By Tafi Mhaka
Now, if Martin Scorcese had to make a film about Mali, the Italian-American director would have to do several things before going into production.
First, the director of Wolf of Wall Street would have to definitely steer clear of filming Mali’s world-famous historical city, Timbuktu.
Islamic extremists bent on destroying its rich cultural heritage have overrun the city in the past few months.
Judge Raul Cano Pangalangan of the International Criminal Court recently sentenced Ahmad al-Faqi al-Mahdi, an Islamic Jihadist, to nine years in prison for destroying historical artefacts kept in Timbuktu’s world-famous historical sites.
Ahmad al-Faqi al-Mahdi, along with a number of other jihadists from the Islamic group Ansar Dine, was filmed destroying some of Timbuktu’s precious ancient artefacts and sacred shrines in 2012.
Second, the acclaimed director of Goodfellas and Casino would have to absolutely steer clear of the ruthless drug cartels operating in parts of Mali.
A Malian anti-drug squad seized 2.7 tonnes of cannabis in Bamako in May.

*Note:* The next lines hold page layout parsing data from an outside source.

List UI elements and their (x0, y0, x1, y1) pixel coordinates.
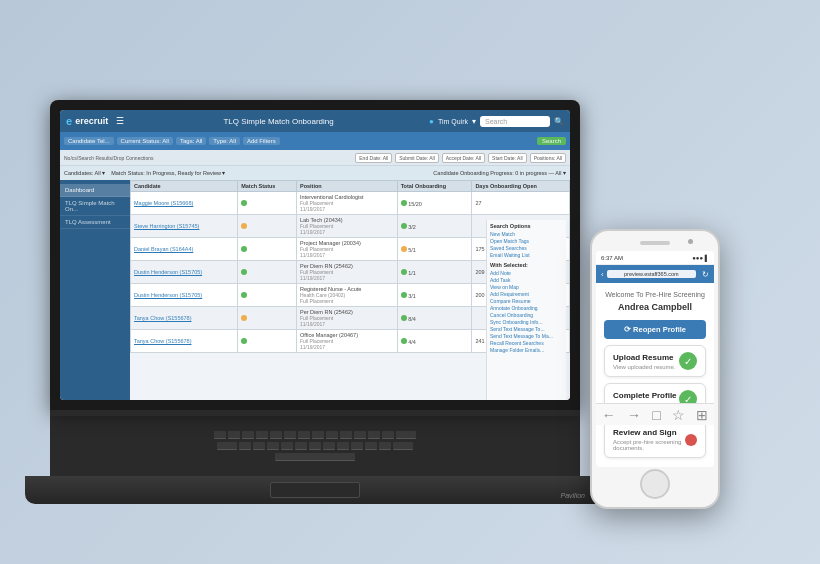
panel-cancel[interactable]: Cancel Onboarding (490, 312, 563, 318)
panel-view-map[interactable]: View on Map (490, 284, 563, 290)
filter-tags[interactable]: Tags: All (176, 137, 206, 145)
col-days-open: Days Onboarding Open (472, 181, 570, 192)
app-body: Dashboard TLQ Simple Match On... TLQ Ass… (60, 180, 570, 400)
phone-content: Welcome To Pre-Hire Screening Andrea Cam… (596, 283, 714, 467)
cell-candidate[interactable]: Tanya Chow (S155678) (131, 307, 238, 330)
key (382, 431, 394, 439)
key (379, 442, 391, 450)
filter-status[interactable]: Current Status: All (117, 137, 173, 145)
sidebar-dashboard[interactable]: Dashboard (60, 184, 130, 197)
cell-position: Office Manager (20467)Full Placement11/1… (296, 330, 397, 353)
table-subheader: Candidates: All ▾ Match Status: In Progr… (60, 166, 570, 180)
cell-match-status (238, 215, 297, 238)
filter-start-date[interactable]: Start Date: All (488, 153, 527, 163)
nav-share-icon[interactable]: □ (652, 407, 660, 423)
search-button[interactable]: Search (537, 137, 566, 145)
phone: 6:37 AM ●●● ▌ ‹ preview.estaff365.com ↻ … (590, 229, 720, 509)
key (281, 442, 293, 450)
key (214, 431, 226, 439)
key (393, 442, 413, 450)
cell-candidate[interactable]: Maggie Moore (S15668) (131, 192, 238, 215)
sidebar-tlq-assessment[interactable]: TLQ Assessment (60, 216, 130, 229)
panel-annotate[interactable]: Annotate Onboarding (490, 305, 563, 311)
left-sidebar: Dashboard TLQ Simple Match On... TLQ Ass… (60, 180, 130, 400)
nav-forward-icon[interactable]: → (627, 407, 641, 423)
reopen-profile-button[interactable]: ⟳ Reopen Profile (604, 320, 706, 339)
key (351, 442, 363, 450)
filter-positions[interactable]: Positions: All (530, 153, 566, 163)
key (239, 442, 251, 450)
panel-email-waiting[interactable]: Email Waiting List (490, 252, 563, 258)
key (295, 442, 307, 450)
step-review-sign[interactable]: Review and Sign Accept pre-hire screenin… (604, 421, 706, 458)
panel-compare-resume[interactable]: Compare Resume (490, 298, 563, 304)
filter-add[interactable]: Add Filters (243, 137, 280, 145)
panel-sync[interactable]: Sync Onboarding Info... (490, 319, 563, 325)
cell-match-status (238, 307, 297, 330)
reload-icon[interactable]: ↻ (702, 270, 709, 279)
panel-recall[interactable]: Recall Recent Searches (490, 340, 563, 346)
spacebar (275, 453, 355, 461)
cell-candidate[interactable]: Dustin Henderson (S15705) (131, 284, 238, 307)
panel-manage-folder[interactable]: Manage Folder Emails... (490, 347, 563, 353)
filter-end-date[interactable]: End Date: All (355, 153, 392, 163)
panel-saved-searches[interactable]: Saved Searches (490, 245, 563, 251)
step-profile-title: Complete Profile (613, 391, 679, 400)
cell-candidate[interactable]: Steve Harrington (S15745) (131, 215, 238, 238)
panel-send-text2[interactable]: Send Text Message To Ma... (490, 333, 563, 339)
col-match-status: Match Status (238, 181, 297, 192)
dropdown-icon[interactable]: ▾ (472, 117, 476, 126)
step-upload-resume[interactable]: Upload Resume View uploaded resume. ✓ (604, 345, 706, 377)
panel-send-text[interactable]: Send Text Message To... (490, 326, 563, 332)
user-name: Tim Quirk (438, 118, 468, 125)
key-row-2 (217, 442, 413, 450)
panel-add-note[interactable]: Add Note (490, 270, 563, 276)
cell-candidate[interactable]: Dustin Henderson (S15705) (131, 261, 238, 284)
back-icon[interactable]: ‹ (601, 270, 604, 279)
panel-add-task[interactable]: Add Task (490, 277, 563, 283)
phone-bottom-nav: ← → □ ☆ ⊞ (596, 403, 714, 425)
cell-position: Per Diem RN (25462)Full Placement11/19/2… (296, 307, 397, 330)
key (270, 431, 282, 439)
nav-bookmark-icon[interactable]: ☆ (672, 407, 685, 423)
cell-candidate[interactable]: Tanya Chow (S155678) (131, 330, 238, 353)
phone-speaker (640, 241, 670, 245)
candidates-label: Candidates: All ▾ (64, 170, 105, 176)
step-review-info: Review and Sign Accept pre-hire screenin… (613, 428, 685, 451)
filter-type[interactable]: Type: All (209, 137, 240, 145)
step-review-sub: Accept pre-hire screening documents. (613, 439, 685, 451)
key (337, 442, 349, 450)
panel-new-match[interactable]: New Match (490, 231, 563, 237)
menu-icon[interactable]: ☰ (116, 116, 124, 126)
dot-icon-review (685, 434, 697, 446)
cell-match-status (238, 192, 297, 215)
key (396, 431, 416, 439)
filter-candidate[interactable]: Candidate Tel... (64, 137, 114, 145)
filter-bar-2: No/cs/Search Results/Drop Connections En… (60, 150, 570, 166)
cell-position: Registered Nurse - AcuteHealth Care (204… (296, 284, 397, 307)
cell-candidate[interactable]: Daniel Brayan (S164A4) (131, 238, 238, 261)
search-box[interactable]: Search (480, 116, 550, 127)
user-icon: ● (429, 117, 434, 126)
filter-submit-date[interactable]: Submit Date: All (395, 153, 439, 163)
search-icon[interactable]: 🔍 (554, 117, 564, 126)
right-panel: Search Options New Match Open Match Tags… (486, 220, 566, 400)
app-title: TLQ Simple Match Onboarding (132, 117, 425, 126)
filter-accept-date[interactable]: Accept Date: All (442, 153, 485, 163)
phone-signal: ●●● ▌ (692, 255, 709, 261)
scene: e erecruit ☰ TLQ Simple Match Onboarding… (0, 0, 820, 564)
panel-add-req[interactable]: Add Requirement (490, 291, 563, 297)
phone-nav-bar: ‹ preview.estaff365.com ↻ (596, 265, 714, 283)
phone-home-button[interactable] (640, 469, 670, 499)
nav-back-icon[interactable]: ← (602, 407, 616, 423)
key (340, 431, 352, 439)
trackpad[interactable] (270, 482, 360, 498)
nav-tabs-icon[interactable]: ⊞ (696, 407, 708, 423)
cell-position: Project Manager (20034)Full Placement11/… (296, 238, 397, 261)
logo-e: e (66, 115, 72, 127)
panel-open-match-tags[interactable]: Open Match Tags (490, 238, 563, 244)
laptop-base: Pavilion (25, 476, 605, 504)
url-bar[interactable]: preview.estaff365.com (607, 270, 696, 278)
sidebar-tlq-simple[interactable]: TLQ Simple Match On... (60, 197, 130, 216)
cell-days: 27 (472, 192, 570, 215)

“This is the biggest seizure in 20 years for us,” Sadio Mady Kanoute of the security ministry’s narcotics division said.
“The drugs, found in a truck, had passed through Burkina. They were stuffed inside second-hand clothing and then hidden in a section of the vehicle between the engine and the trailer,” he added.
A few months later, a haulage truck ferrying 2.1 tonnes of cannabis, with a street value of $6 million, was seized by customs officials in August.
“The length of the vehicle inside and outside didn’t match,” the chief of Mali’s mobile customs unit, Ibrahim Diakite, explained. “It’s the biggest drug seizure by Malian customs ever,” he added.
Law enforcement officials say drug traffickers in West Africa have established a new major drug route that runs through Ghana, Burkina Faso and Mali.
Third, the Italian American director might think again about going into production, for Mali has been hitting the headlines recently for all the wrong reasons you could conceivably think of.
But Bamako-born director Daouda Coulibaly made the perfect film about Mali for all the right reasons you could possibly think of.
His latest production, Wulu, which is set in Bamako in 2007, probes the depraved complexities of the drug trade in Mali, by dissecting the motivations driving the fragile actors involved in trafficking illegal narcotics.
Wulu tells the story of Ladji, a poverty-stricken young man who lives in the capital, Bamako.
He is stuck in a dead-end low-paying job, as a ticket collector, and shares a shanty with Ami, his elder sister.
She makes a living selling her body on the rough streets of Bamako.
Frustrated by his meagre circumstances, Ladji becomes a small-time drug trafficker.
Coulibaly expertly shows us Ladji’s rise to the higher echelons of Mali’s drug trade à la Tony Montana in Scarface.
Ladji becomes heavily entangled with corrupt soldiers and powerful Al-Qaeda operatives as his involvement in the drug trafficking trade deepens and he is caught up in a thrilling web of hedonistic sex, booze and cheap thrills.
Daouda Coulibaly is a Malian-French director.
His films include the shorts A History of Independence (2009) and Tinye So (2010), and his debut feature, Wùlu (2016).
The film stars Ibrahim Koma, Inna Modja, Ismaël N’Diaye, Jean-Marie Traoré, Habib Dembélé, Mariame N’Diaye, Quim Gutierrez, and Olivier Rabourdin.
Wulu will be featured at the 60th BFI London Film Festival which will take place 5-16 October 2016.